*What is needed*
Copy word for word the lines from the start of the records through the line that contains "Providers and deployers", both included.

*Input material*
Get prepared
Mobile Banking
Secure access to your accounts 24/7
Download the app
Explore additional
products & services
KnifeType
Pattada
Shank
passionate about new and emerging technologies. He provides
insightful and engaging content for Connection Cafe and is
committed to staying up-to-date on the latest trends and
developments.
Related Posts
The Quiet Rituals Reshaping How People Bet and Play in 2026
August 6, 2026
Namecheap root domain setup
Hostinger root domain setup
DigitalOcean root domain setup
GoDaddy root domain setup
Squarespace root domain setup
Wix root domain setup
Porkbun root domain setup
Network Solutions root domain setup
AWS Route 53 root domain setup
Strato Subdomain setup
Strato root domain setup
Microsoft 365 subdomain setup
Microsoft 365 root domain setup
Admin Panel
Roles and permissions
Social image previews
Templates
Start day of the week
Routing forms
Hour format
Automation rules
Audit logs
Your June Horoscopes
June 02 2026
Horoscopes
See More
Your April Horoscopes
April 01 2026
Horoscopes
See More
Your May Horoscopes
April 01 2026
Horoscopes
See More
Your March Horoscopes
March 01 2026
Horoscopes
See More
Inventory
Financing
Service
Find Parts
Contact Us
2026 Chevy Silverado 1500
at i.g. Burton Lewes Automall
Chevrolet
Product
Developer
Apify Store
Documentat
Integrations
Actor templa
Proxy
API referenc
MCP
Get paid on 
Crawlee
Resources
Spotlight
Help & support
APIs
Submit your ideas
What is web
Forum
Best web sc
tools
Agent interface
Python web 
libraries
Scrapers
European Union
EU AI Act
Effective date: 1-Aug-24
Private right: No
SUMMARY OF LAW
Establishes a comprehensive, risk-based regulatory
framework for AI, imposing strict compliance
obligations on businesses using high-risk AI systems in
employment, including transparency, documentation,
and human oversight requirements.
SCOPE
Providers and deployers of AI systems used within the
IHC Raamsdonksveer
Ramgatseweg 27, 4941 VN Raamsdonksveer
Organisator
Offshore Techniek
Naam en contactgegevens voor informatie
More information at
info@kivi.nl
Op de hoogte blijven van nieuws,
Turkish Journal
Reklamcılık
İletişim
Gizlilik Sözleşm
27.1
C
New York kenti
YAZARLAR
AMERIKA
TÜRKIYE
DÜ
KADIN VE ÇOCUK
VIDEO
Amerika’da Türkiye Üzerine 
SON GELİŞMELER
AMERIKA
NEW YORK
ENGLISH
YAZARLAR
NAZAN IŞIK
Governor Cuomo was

*Worked solution*
Get prepared
Mobile Banking
Secure access to your accounts 24/7
Download the app
Explore additional
products & services
KnifeType
Pattada
Shank
passionate about new and emerging technologies. He provides
insightful and engaging content for Connection Cafe and is
committed to staying up-to-date on the latest trends and
developments.
Related Posts
The Quiet Rituals Reshaping How People Bet and Play in 2026
August 6, 2026
Namecheap root domain setup
Hostinger root domain setup
DigitalOcean root domain setup
GoDaddy root domain setup
Squarespace root domain setup
Wix root domain setup
Porkbun root domain setup
Network Solutions root domain setup
AWS Route 53 root domain setup
Strato Subdomain setup
Strato root domain setup
Microsoft 365 subdomain setup
Microsoft 365 root domain setup
Admin Panel
Roles and permissions
Social image previews
Templates
Start day of the week
Routing forms
Hour format
Automation rules
Audit logs
Your June Horoscopes
June 02 2026
Horoscopes
See More
Your April Horoscopes
April 01 2026
Horoscopes
See More
Your May Horoscopes
April 01 2026
Horoscopes
See More
Your March Horoscopes
March 01 2026
Horoscopes
See More
Inventory
Financing
Service
Find Parts
Contact Us
2026 Chevy Silverado 1500
at i.g. Burton Lewes Automall
Chevrolet
Product
Developer
Apify Store
Documentat
Integrations
Actor templa
Proxy
API referenc
MCP
Get paid on 
Crawlee
Resources
Spotlight
Help & support
APIs
Submit your ideas
What is web
Forum
Best web sc
tools
Agent interface
Python web 
libraries
Scrapers
European Union
EU AI Act
Effective date: 1-Aug-24
Private right: No
SUMMARY OF LAW
Establishes a comprehensive, risk-based regulatory
framework for AI, imposing strict compliance
obligations on businesses using high-risk AI systems in
employment, including transparency, documentation,
and human oversight requirements.
SCOPE
Providers and deployers of AI systems used within the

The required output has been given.